>>>

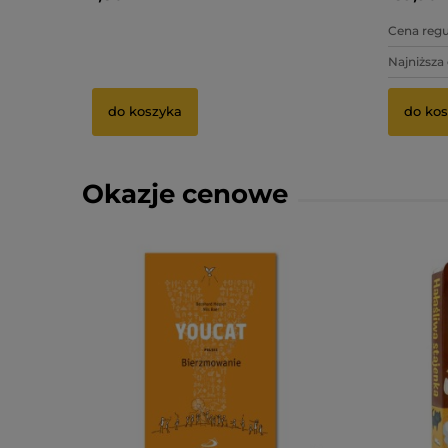
3,75 zł
Cena regu
3,50 zł
Najniższa
do koszyka
do kos
Okazje cenowe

<<<

Required action: Omit the pictures; print the records above exactly.

Task result:
3,75 zł
Cena regu
3,50 zł
Najniższa
do koszyka
do kos
Okazje cenowe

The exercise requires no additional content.